Omit all pictures, then retype the data exactly as given.

(Beginning of PROVIDED RECORDS)

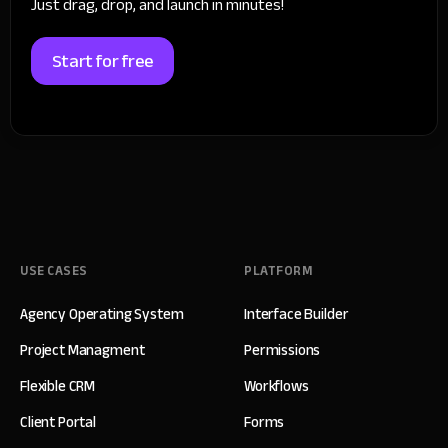
Just drag, drop, and launch in minutes!
Start for free
USE CASES
PLATFORM
Agency Operating System
Interface Builder
Project Managment
Permissions
Flexible CRM
Workflows
Client Portal
Forms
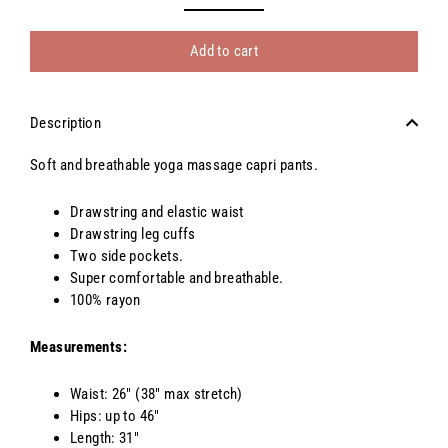
Add to cart
Description
Soft and breathable yoga massage capri pants.
Drawstring and elastic waist
Drawstring leg cuffs
Two side pockets.
Super comfortable and breathable.
100% rayon
Measurements:
Waist: 26" (38" max stretch)
Hips: up to 46"
Length: 31"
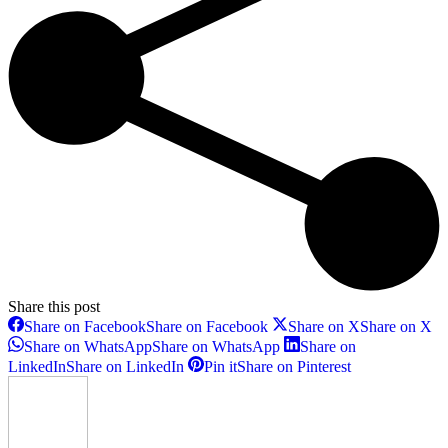
Share this post
Share on Facebook
Share on Facebook
Share on X
Share on X
Share on WhatsApp
Share on WhatsApp
Share on
LinkedIn
Share on LinkedIn
Pin it
Share on Pinterest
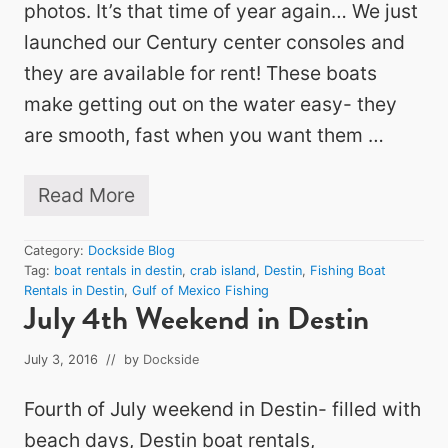
photos. It’s that time of year again… We just
launched our Century center consoles and
they are available for rent! These boats
make getting out on the water easy- they
are smooth, fast when you want them …
Read More
F
i
r
Category:
Dockside Blog
s
Tag:
boat rentals in destin
,
crab island
,
Destin
,
Fishing Boat
t
Rentals in Destin
,
Gulf of Mexico Fishing
B
July 4th Weekend in Destin
o
a
t
July 3, 2016
// by
Dockside
s
a
Fourth of July weekend in Destin- filled with
r
e
beach days, Destin boat rentals,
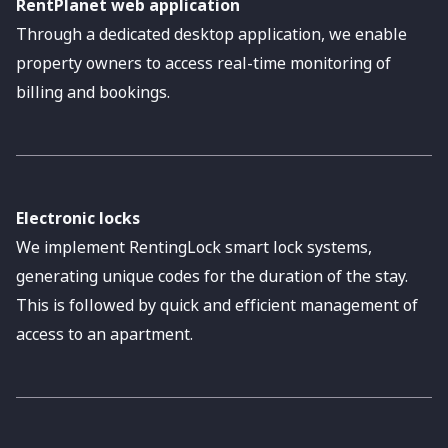
RentPlanet web application
Through a dedicated desktop application, we enable
property owners to access real-time monitoring of
billing and bookings.
Electronic locks
We implement RentingLock smart lock systems,
generating unique codes for the duration of the stay.
This is followed by quick and efficient management of
access to an apartment.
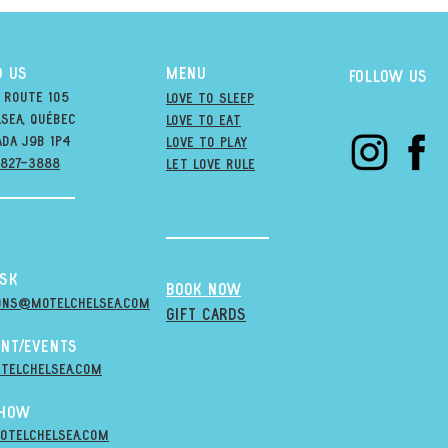
D US
MENU
Follow us
 Route 105
Love to Sleep
sea, québec
Love to Eat
ada j9B 1P4
love to PLAY
-827-3888
LET LOVE RULE
esk
BOOK NOW
ons@MOTELCHELSEA.Com
GIFT CARDS
nt/Events
telchelsea.com
Show
otelchelsea.com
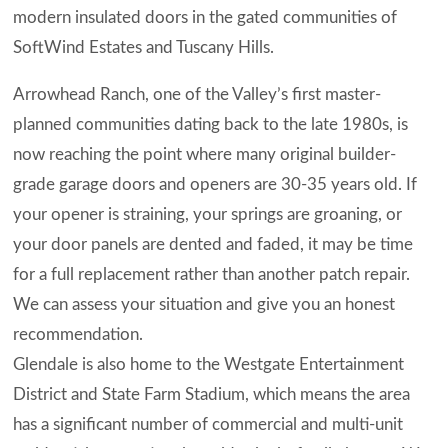
modern insulated doors in the gated communities of
SoftWind Estates and Tuscany Hills.
Arrowhead Ranch, one of the Valley’s first master-
planned communities dating back to the late 1980s, is
now reaching the point where many original builder-
grade garage doors and openers are 30-35 years old. If
your opener is straining, your springs are groaning, or
your door panels are dented and faded, it may be time
for a full replacement rather than another patch repair.
We can assess your situation and give you an honest
recommendation.
Glendale is also home to the Westgate Entertainment
District and State Farm Stadium, which means the area
has a significant number of commercial and multi-unit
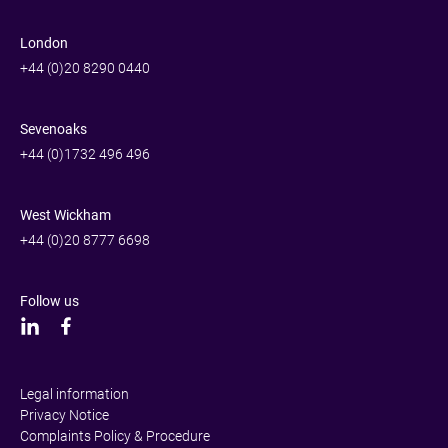
London
+44 (0)20 8290 0440
Sevenoaks
+44 (0)1732 496 496
West Wickham
+44 (0)20 8777 6698
Follow us
Legal information
Privacy Notice
Complaints Policy & Procedure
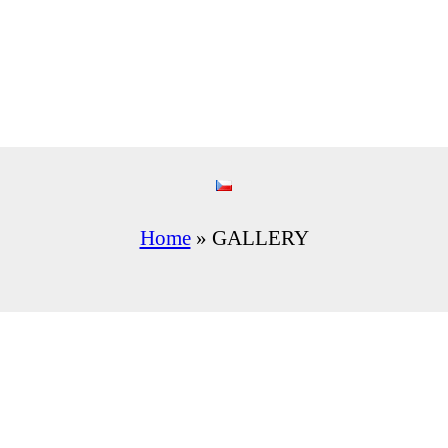
Home
»
GALLERY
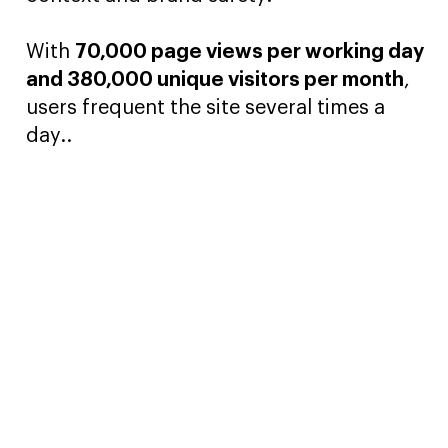
With
70,000 page views per working day
and 380,000 unique visitors per month
,
users frequent the site several times a
day..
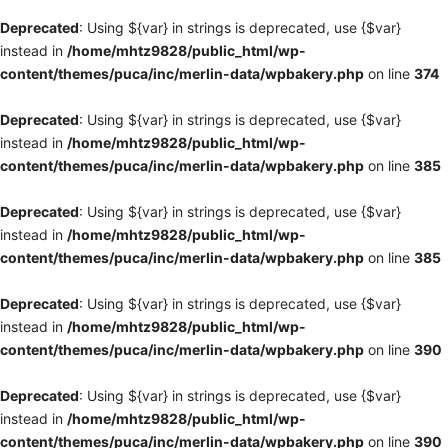
Deprecated
: Using ${var} in strings is deprecated, use {$var}
instead in
/home/mhtz9828/public_html/wp-
content/themes/puca/inc/merlin-data/wpbakery.php
on line
374
Deprecated
: Using ${var} in strings is deprecated, use {$var}
instead in
/home/mhtz9828/public_html/wp-
content/themes/puca/inc/merlin-data/wpbakery.php
on line
385
Deprecated
: Using ${var} in strings is deprecated, use {$var}
instead in
/home/mhtz9828/public_html/wp-
content/themes/puca/inc/merlin-data/wpbakery.php
on line
385
Deprecated
: Using ${var} in strings is deprecated, use {$var}
instead in
/home/mhtz9828/public_html/wp-
content/themes/puca/inc/merlin-data/wpbakery.php
on line
390
Deprecated
: Using ${var} in strings is deprecated, use {$var}
instead in
/home/mhtz9828/public_html/wp-
content/themes/puca/inc/merlin-data/wpbakery.php
on line
390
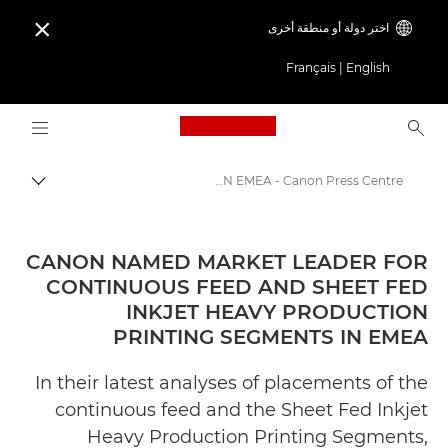
اختر دولة أو منطقة أخرى

Français
|
English
Logo, back to home page
CANON NAMED MARKET LEADER FOR CONTINUOUS FEED AND SHEET FED INKJET HEAVY PRODUCTION PRINTING SEGMENTS IN EMEA - Canon Press Centre
التبديل
Canon
المركز الصحفي لدى Canon
CANON NAMED MARKET LEADER FOR
CONTINUOUS FEED AND SHEET FED
الإصدارات الصحفية - المركز الصحفي لدى Canon
INKJET HEAVY PRODUCTION
PRINTING SEGMENTS IN EMEA
In their latest analyses of placements of the
continuous feed and the Sheet Fed Inkjet
Heavy Production Printing Segments,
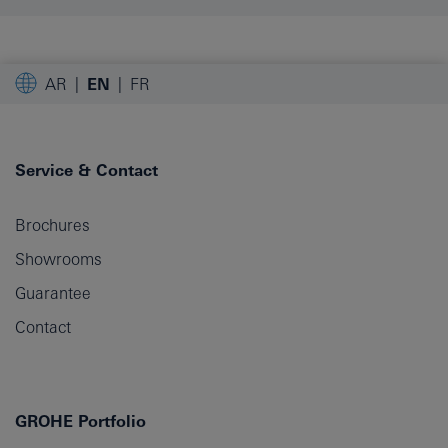
AR
EN
FR
Service & Contact
Brochures
Showrooms
Guarantee
Contact
GROHE Portfolio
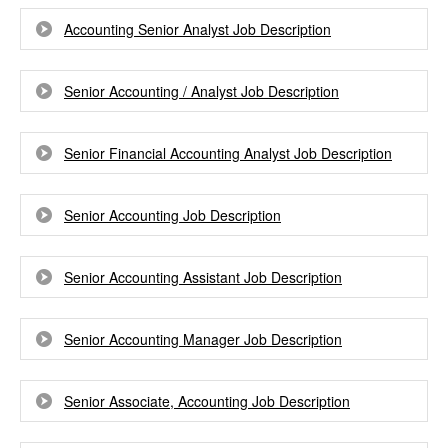
Accounting Senior Analyst Job Description
Senior Accounting / Analyst Job Description
Senior Financial Accounting Analyst Job Description
Senior Accounting Job Description
Senior Accounting Assistant Job Description
Senior Accounting Manager Job Description
Senior Associate, Accounting Job Description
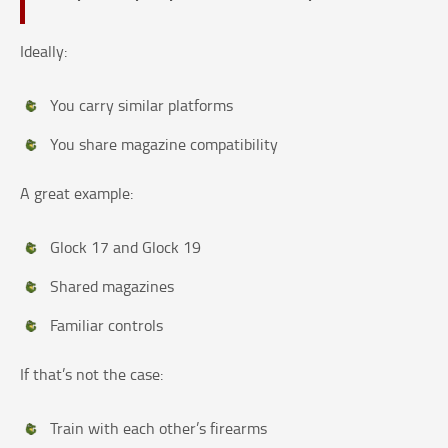
Ideally:
You carry similar platforms
You share magazine compatibility
A great example:
Glock 17 and Glock 19
Shared magazines
Familiar controls
If that’s not the case:
Train with each other’s firearms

(End of PROVIDED RECORDS)

• ANSWER FOR THIS EXERCISE:
Just drag, drop, and launch in minutes!
Start for free
USE CASES
PLATFORM
Agency Operating System
Interface Builder
Project Managment
Permissions
Flexible CRM
Workflows
Client Portal
Forms
Add to cart
Description
Soft and breathable yoga massage capri pants.
Drawstring and elastic waist
Drawstring leg cuffs
Two side pockets.
Super comfortable and breathable.
100% rayon
Measurements:
Waist: 26" (38" max stretch)
Hips: up to 46"
Length: 31"
Share this post
Share on Facebook
Share on Facebook
Share on X
Share on X
Share on WhatsApp
Share on WhatsApp
Share on
LinkedIn
Share on LinkedIn
Pin it
Share on Pinterest
photos. It’s that time of year again… We just
launched our Century center consoles and
they are available for rent! These boats
make getting out on the water easy- they
are smooth, fast when you want them …
Read More
F
i
r
Category:
Dockside Blog
s
Tag:
boat rentals in destin
,
crab island
,
Destin
,
Fishing Boat
t
Rentals in Destin
,
Gulf of Mexico Fishing
B
July 4th Weekend in Destin
o
a
t
July 3, 2016
// by
Dockside
s
a
Fourth of July weekend in Destin- filled with
r
e
beach days, Destin boat rentals,
RentPlanet web application
Through a dedicated desktop application, we enable
property owners to access real-time monitoring of
billing and bookings.
Electronic locks
We implement RentingLock smart lock systems,
generating unique codes for the duration of the stay.
This is followed by quick and efficient management of
access to an apartment.
D US
MENU
Follow us
 Route 105
Love to Sleep
sea, québec
Love to Eat
ada j9B 1P4
love to PLAY
-827-3888
LET LOVE RULE
esk
BOOK NOW
ons@MOTELCHELSEA.Com
GIFT CARDS
nt/Events
telchelsea.com
Show
otelchelsea.com
modern insulated doors in the gated communities of
SoftWind Estates and Tuscany Hills.
Arrowhead Ranch, one of the Valley’s first master-
planned communities dating back to the late 1980s, is
now reaching the point where many original builder-
grade garage doors and openers are 30-35 years old. If
your opener is straining, your springs are groaning, or
your door panels are dented and faded, it may be time
for a full replacement rather than another patch repair.
We can assess your situation and give you an honest
recommendation.
Glendale is also home to the Westgate Entertainment
District and State Farm Stadium, which means the area
has a significant number of commercial and multi-unit
London
+44 (0)20 8290 0440
Sevenoaks
+44 (0)1732 496 496
West Wickham
+44 (0)20 8777 6698
Follow us
Legal information
Privacy Notice
Complaints Policy & Procedure
Home
»
GALLERY
With
70,000 page views per working day
and 380,000 unique visitors per month
,
users frequent the site several times a
day..
Deprecated
: Using ${var} in strings is deprecated, use {$var}
instead in
/home/mhtz9828/public_html/wp-
content/themes/puca/inc/merlin-data/wpbakery.php
on line
374
Deprecated
: Using ${var} in strings is deprecated, use {$var}
instead in
/home/mhtz9828/public_html/wp-
content/themes/puca/inc/merlin-data/wpbakery.php
on line
385
Deprecated
: Using ${var} in strings is deprecated, use {$var}
instead in
/home/mhtz9828/public_html/wp-
content/themes/puca/inc/merlin-data/wpbakery.php
on line
385
Deprecated
: Using ${var} in strings is deprecated, use {$var}
instead in
/home/mhtz9828/public_html/wp-
content/themes/puca/inc/merlin-data/wpbakery.php
on line
390
Deprecated
: Using ${var} in strings is deprecated, use {$var}
instead in
/home/mhtz9828/public_html/wp-
content/themes/puca/inc/merlin-data/wpbakery.php
on line
390
اختر دولة أو منطقة أخرى

Français
|
English
Logo, back to home page
CANON NAMED MARKET LEADER FOR CONTINUOUS FEED AND SHEET FED INKJET HEAVY PRODUCTION PRINTING SEGMENTS IN EMEA - Canon Press Centre
التبديل
Canon
المركز الصحفي لدى Canon
CANON NAMED MARKET LEADER FOR
CONTINUOUS FEED AND SHEET FED
الإصدارات الصحفية - المركز الصحفي لدى Canon
INKJET HEAVY PRODUCTION
PRINTING SEGMENTS IN EMEA
In their latest analyses of placements of the
continuous feed and the Sheet Fed Inkjet
Heavy Production Printing Segments,
AR
EN
FR
Service & Contact
Brochures
Showrooms
Guarantee
Contact
GROHE Portfolio
Accounting Senior Analyst Job Description
Senior Accounting / Analyst Job Description
Senior Financial Accounting Analyst Job Description
Senior Accounting Job Description
Senior Accounting Assistant Job Description
Senior Accounting Manager Job Description
Senior Associate, Accounting Job Description
Ideally:
You carry similar platforms
You share magazine compatibility
A great example:
Glock 17 and Glock 19
Shared magazines
Familiar controls
If that’s not the case:
Train with each other’s firearms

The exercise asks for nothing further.